Does anyone make decent money selling framed photos at flea markets? I'm trying to figure out if it's even possible to sale a decent sized for 15$ or under.


----------



## CCericola (Jun 5, 2011)

I think most people will ask you, "How much for just the frame"


----------



## c.cloudwalker (Jun 5, 2011)

$15? How are you going to make money selling at that kind of prices?


----------



## gsgary (Jun 5, 2011)

Photo's of flea's don't sell, i have tried it


----------



## joealcantar (Jun 5, 2011)

Believe you would be better off going to a Farmers Market or a Craft Fair and doing what you are thinking.   
-
Shoot well, Joe


----------



## c.cloudwalker (Jun 5, 2011)

joealcantar said:


> Believe you would be better off going to a Farmers Market or a Craft Fair and doing what you are thinking.
> -
> Shoot well, Joe


 

WHY?  He can lose money just as well at a flea market.


----------



## joealcantar (Jun 5, 2011)

Well the farmers market near me brings folks with MONEY, it is basically a night out where folks enjoy themselves and treat themselves not a "just buy vegetables" as one imagines.  Most here on this side of the pond are run by the local Chamber of Commerce and depending on where you live may be worthwhile.  Street Fairs are also popular.
- 
College of the Desert Streetfair Official Site - General Information 
-
Shoot well, Joe


----------



## KmH (Jun 5, 2011)

zabulondesigns said:


> Does anyone make decent money selling framed photos at flea markets? I'm trying to figure out if it's even possible to sale a decent sized for 15$ or under.

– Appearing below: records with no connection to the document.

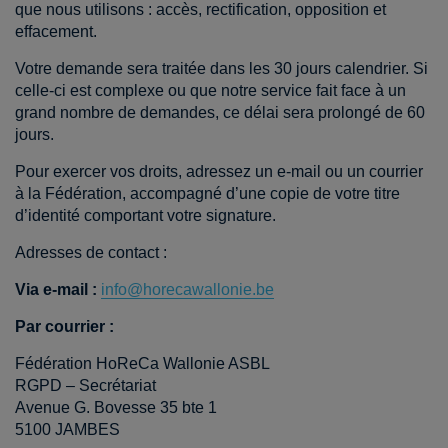
que nous utilisons : accès, rectification, opposition et
effacement.
Votre demande sera traitée dans les 30 jours calendrier. Si
celle-ci est complexe ou que notre service fait face à un
grand nombre de demandes, ce délai sera prolongé de 60
jours.
Pour exercer vos droits, adressez un e-mail ou un courrier
à la Fédération, accompagné d’une copie de votre titre
d’identité comportant votre signature.
Adresses de contact :
Via e-mail :
info@horecawallonie.be
Par courrier :
Fédération HoReCa Wallonie ASBL
RGPD – Secrétariat
Avenue G. Bovesse 35 bte 1
5100 JAMBES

There might be a couple people out there somewhere that make decent money selling framed photos at a flea market. But I'd bet they sell at a flea market way different than most, like a flea market in Carmel, CA.

It's not worth the effort, regardless the venue, if you can sell a *print* for $15, let alone a *framed* print for $15.

What is decent money? To me, $30,000 a year is the low end of decent and that's what would have to be left after non-reimbursed costs were paid for. Non-reimbursed cost typically run about 80% of revenue, so to make $30,000 a year you would have to sell 10,000 framed prints a year at $15 each. (10,000 units x $15.00 = $150,000 total revenue)

Just do the math. Plug in whatever numbers work for you.


----------